The question arises whether early membership of the euro-zone might assist recovery from the deep crisis of 2009, which on average has involved a GDP contraction of 5% in the 28 transition economies that are EBRD clients, ranging from zero growth in Poland to -18% in Lithuania.
There is a presumption that small open economies would probably gain from being part of a large currency area in times of crisis, although Slovakia (where the euro only became legal tender on 1 January 2009) and the Czech Republic who is not a member have done rather well outside of it.

The IMF has been in favour of euro-zone enlargement for some time (see Susan Schadler, Ed., IMF, 2005).

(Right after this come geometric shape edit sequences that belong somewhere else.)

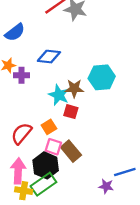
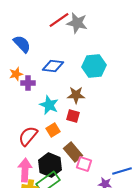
blue semicircle: (15, 32) -> (22, 44), turned -96
cyan hexagon: (102, 77) -> (94, 66), moved
cyan star: (59, 95) -> (49, 105), moved
pink square: (53, 147) -> (84, 164), moved

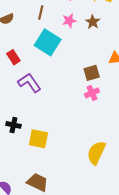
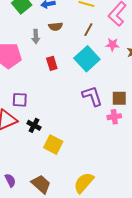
purple L-shape: (29, 83) -> (92, 96), moved
yellow semicircle: (96, 153) -> (84, 183), moved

Barysch (2009) alleges that “On April 6th [2009] it emerged that the IMF would advise Central and Eastern European countries to adopt the euro, unilaterally and without meeting the EU’s strict criteria for the single currency, if necessary.” This recommendation - which was neither denied nor confirmed - is said to have been made “in a leaked report written in March”; it clashes with the long-standing EC decision that rules out the unilateral replacement of the national currency with euro by EU members and candidates; Kosovo and Montenegro have done it but were neither at the time. The EU allows a hyper-fixed link to the euro through a Currency Board, certainly before EU membership, as in the Baltics, Bulgaria, Bosnia & Herzegovina; presumably also after joining the EU but before applying for EMU membership, though this is not absolutely certain, as there are no precedents.

Currency Boards reduce the probability of a crisis at the cost of making the crisis catastrophic if and when it happens (as in Argentina in 2001), and European Currency Boards are not yet out of the danger zone, especially in Latvia where the Central Bank acts as a Currency Board and the lat has been on the brink of devaluation for the first three quarters of 2009.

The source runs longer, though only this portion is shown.